The Cloncurry biofuels cropping trial is up and running.
Local shire councillors, representatives from the state government’s department of development and Mount Isa to Townsville Economic Zone (MITEZ) went on site on Tuesday to check the development of the project
Cloncurry Mayor Greg Campbell said the trial was hoped to be the start of a local biofuel industry and they were working with development group to examine the potential types of biofuel plants that a local industry could sustain.
“We’ve got a trial site in conjunction with MITEZ, state development and the council to work out some ideal crops to grow in anticipation of a biofuels industry in the North West,” Cr Campbell said.
“The way this project originated from, we had excess effluent water from the sewage treatment plant that we need to do something with, and it couldn’t be released down the creeks so we had to irrigate it somehow.”

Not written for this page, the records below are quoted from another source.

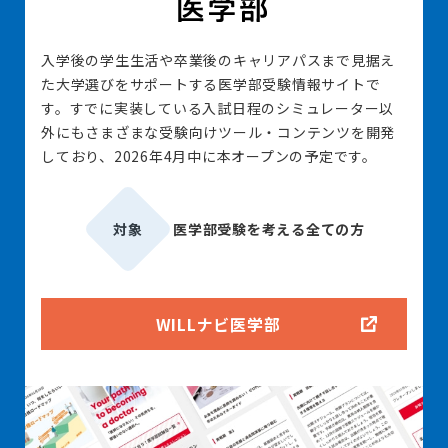
入学後の学生生活や卒業後のキャリアパスまで見据え
た大学選びをサポートする医学部受験情報サイトで
す。すでに実装している入試日程のシミュレーター以
外にもさまざまな受験向けツール・コンテンツを開発
しており、2026年4月中に本オープンの予定です。
対象
医学部受験を考える全ての方
WILLナビ医学部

Cr Campbell said they worked a project that potentially had a commercial outcome which could offset some of the operating costs of the treatment plant.

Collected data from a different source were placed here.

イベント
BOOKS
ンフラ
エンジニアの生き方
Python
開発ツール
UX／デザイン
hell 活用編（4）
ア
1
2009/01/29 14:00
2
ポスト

“Standard operation for food crops wasn’t an option because it was effluent water,” he said. “So that’s why we’ve turned to biofuel plants and the trial we are doing is using recycled water potentially on an old landfill.”
They have planted numerous different types of crops including guava beans, Sunn hemp, sorghum, leucaena and soy beans to see which ones are the best performing in the local environment.
“We’ve got to get to the point where there is enough scale for the industry but at least we’ll know what the ideal plants are for the climate,” Cr Campbell said.
Through the MITEZ funding, Cloncurry Shire Council have secured the services of a specialist agronomist to oversee the project with assistance from the Department of Agriculture and Fisheries with council staff looking after the watering and the monitoring.
Cr Campbell said the trial would last a couple of months to see growth rates and potential yield.
“We’ve got another plot of land we’d like to do a winter crop later next year to see the different seasonal impacts.”